Yusuf Pathan – Impact Cricketer

Awarding Methodology

Castrol Indian Cricketer of the Year Award

The winner is selected through a process that has two stages.

In the first stage, performances by Indians in Tests and one-day internationals in the Castrol Cricket Year are rated in the following categories:
Aggregate - Tests / ODIs; Wickets - Tests / ODIs; Batting average – Tests / ODIs; Bowling average - Tests / ODIs; Catches taken - Tests / ODIs.
Points are then allotted to each player in each of the categories in descending order. Thus, the highest scorer in tests gets 10 points, the second-highest gets 9 points, the third-highest gets 8 and so on. Similarly, the highest scorer in one-day internationals gets 10 points, the second highest gets 9 and so on. The same holds for the other categories.

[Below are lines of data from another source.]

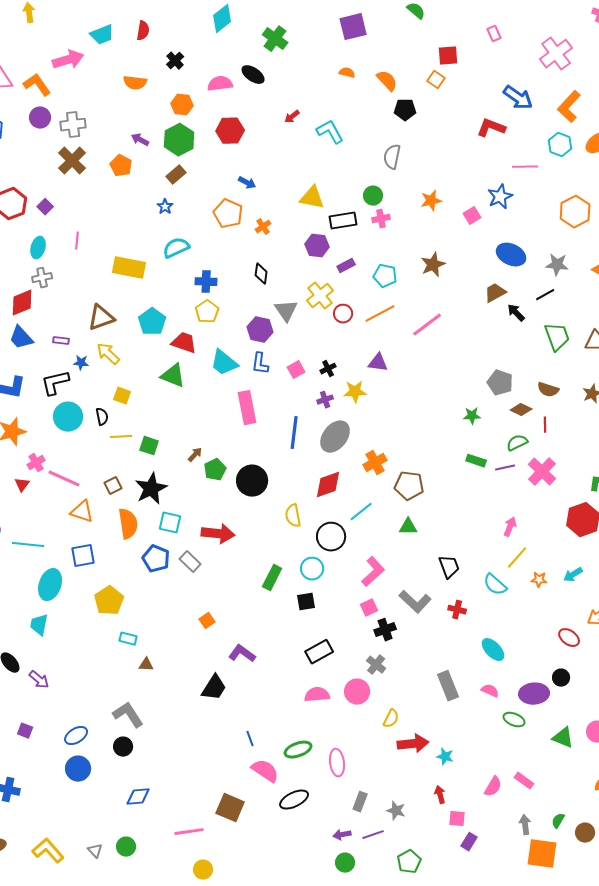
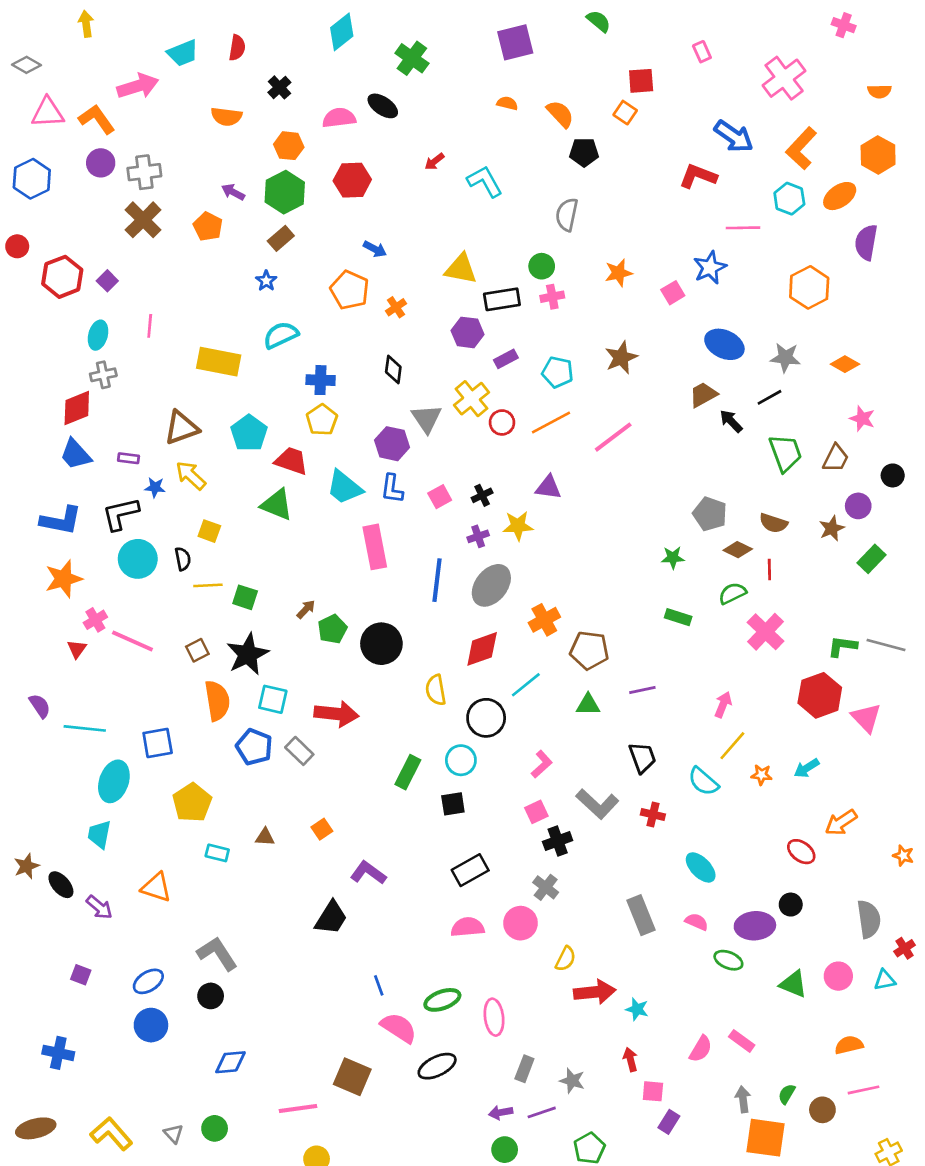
purple line: (505, 468) -> (642, 690), moved
orange triangle: (82, 512) -> (156, 887), moved
pink L-shape: (373, 572) -> (542, 764), size x0.7
brown triangle: (146, 665) -> (265, 837), moved

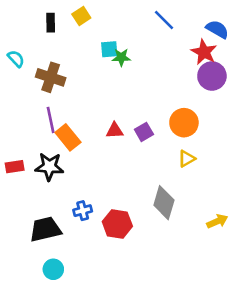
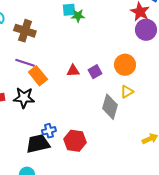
purple line: (51, 120) -> (25, 63), turned -60
gray diamond: (164, 203) -> (110, 107), moved
black trapezoid: (45, 229) -> (38, 144), moved

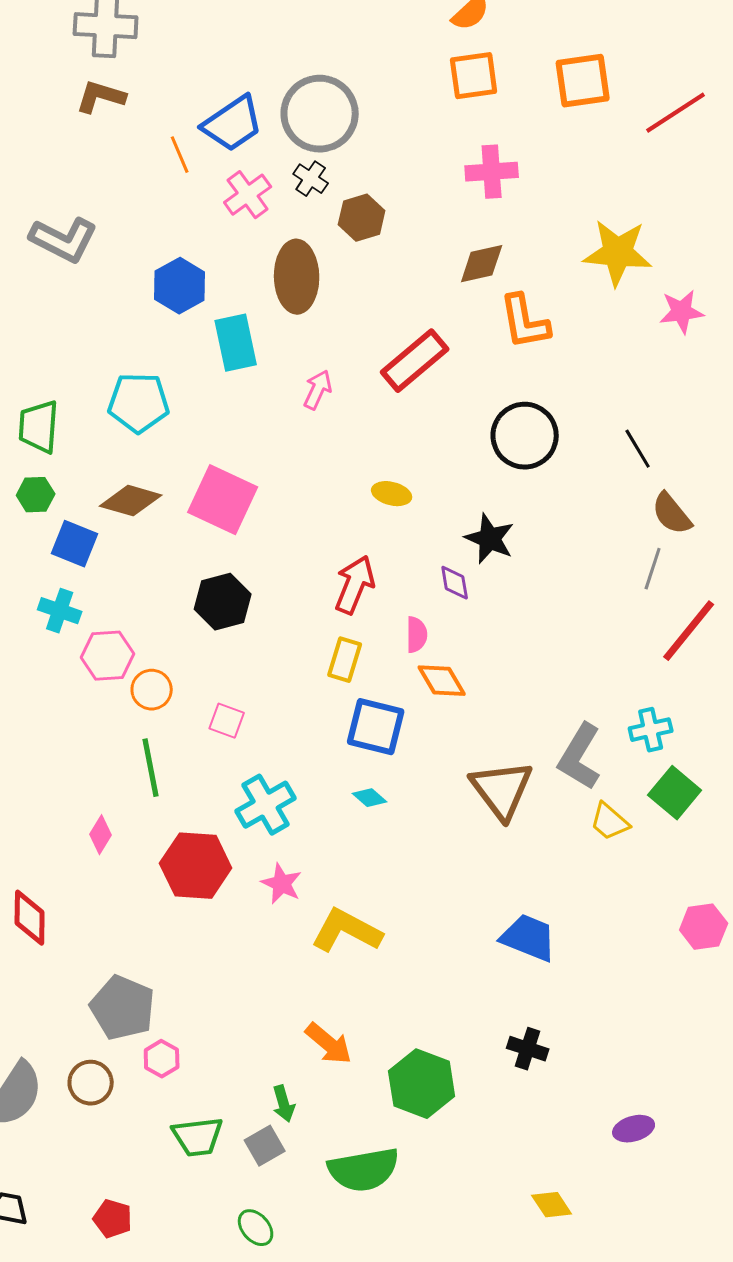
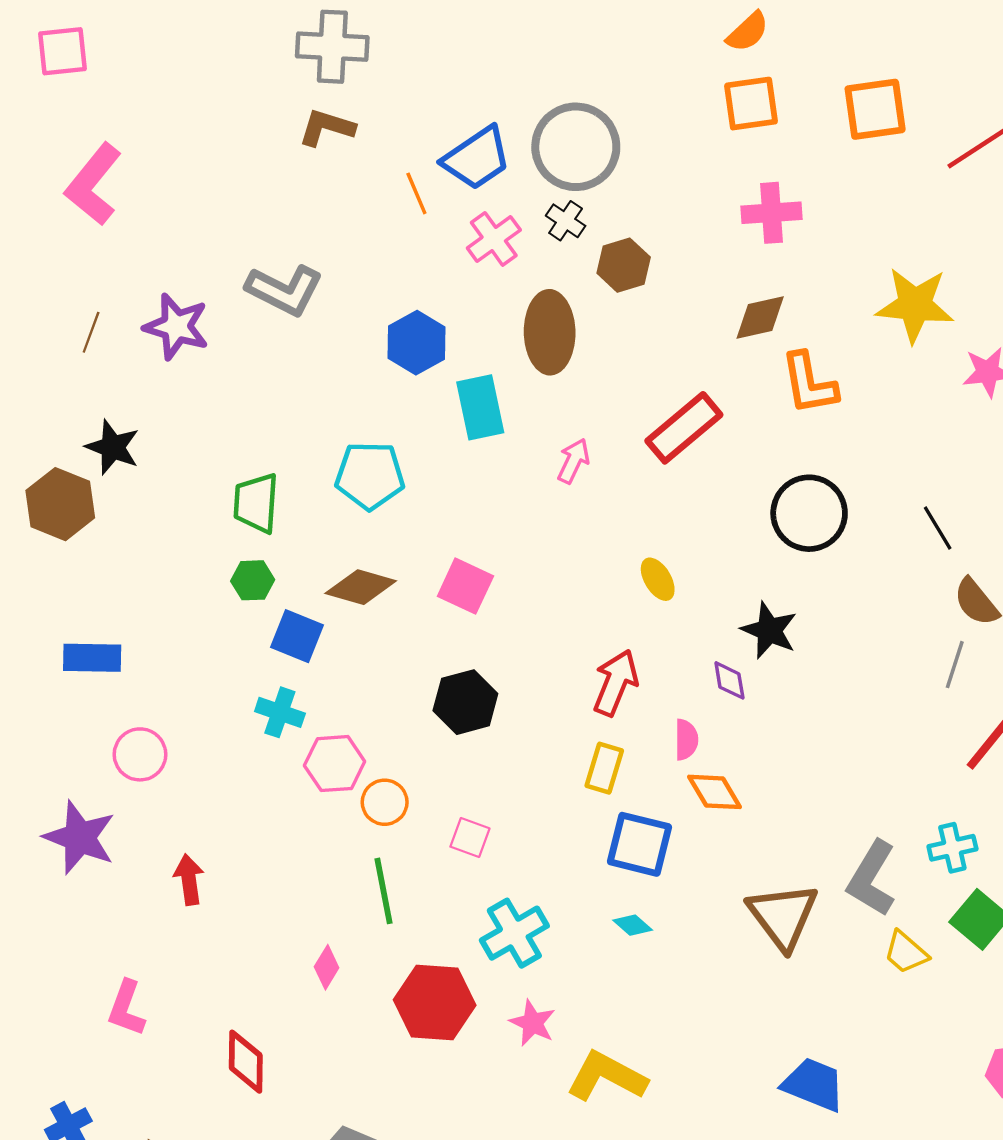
yellow ellipse: (392, 494) -> (658, 579), turned 45
pink square: (223, 500) -> (465, 586), size x0.7

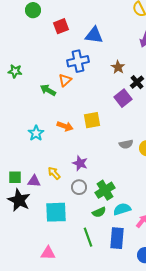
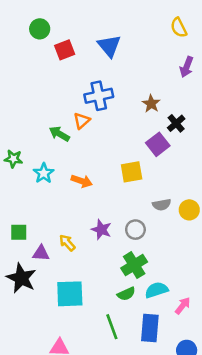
red square: (61, 26) -> (65, 50), moved
blue triangle: (94, 35) -> (109, 46), moved, turned 42
green star: (15, 71) -> (13, 159), moved
yellow square: (92, 120) -> (132, 172), moved
cyan star: (36, 133) -> (44, 173), moved
green square: (15, 177) -> (19, 232), moved
gray circle: (79, 187) -> (135, 230), moved

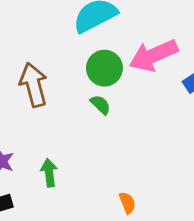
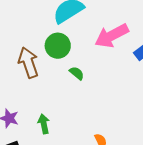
green circle: (104, 68) -> (58, 46), moved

At the end of the Castrol Year, the aggregate of the points gained by every player in all ten categories is computed and the players with the top five aggregates are declared the nominees for the Castrol Indian Cricketer of the Year Award.

In the second stage, a 'ballot form' comprising the names of the five nominees and a summary of their performances in tests and one-day internationals (with stats) is sent to all the living cricketers who have represented India in at least one test or five one-day internationals. They are asked to 'vote' for one of the five nominees and the player who receives the highest number of votes is declared the winner. The voting is by secret ballot and is monitored by Professional Management Group.

This award is not at all related to any kind of monitory gain for cricketers. But it confirms the brand value of them, just like any other prestigious awards. In 2010 and 2011, Sachin Tendulkar and MS Dhoni received the Castrol Indian cricketer of the year awards. These reputation and great performance increased their earnings. Still both of them are listed as the top 10 richest cricketers in the world.

Castrol Junior Cricketer of the Year

Performances of under-19 cricketers in under-19 / under-17 / under-15 level tournaments in the CASTROL Year are taken into account, as also performances in the Ranji Trophy by cricketers from this age-group. Maximum weightage is given to cricketers who have represented India in international junior-level tournaments like the Under-19 World Cup / Asia Cup or have been part of the India 'A' team on overseas tours.

Performances are scrutinized and a list of 15 players is sent to a panel of judges who have been associated with junior cricket. They are asked to recommend five nominees for the award and then pick one from among the five whom they feel deserves the award the most.

Lifetime achievement award

This award is presented to a personality who has brought laurels to Indian cricket with consistent and outstanding performances that earned him the adulation of the countrymen and respect of his opponents.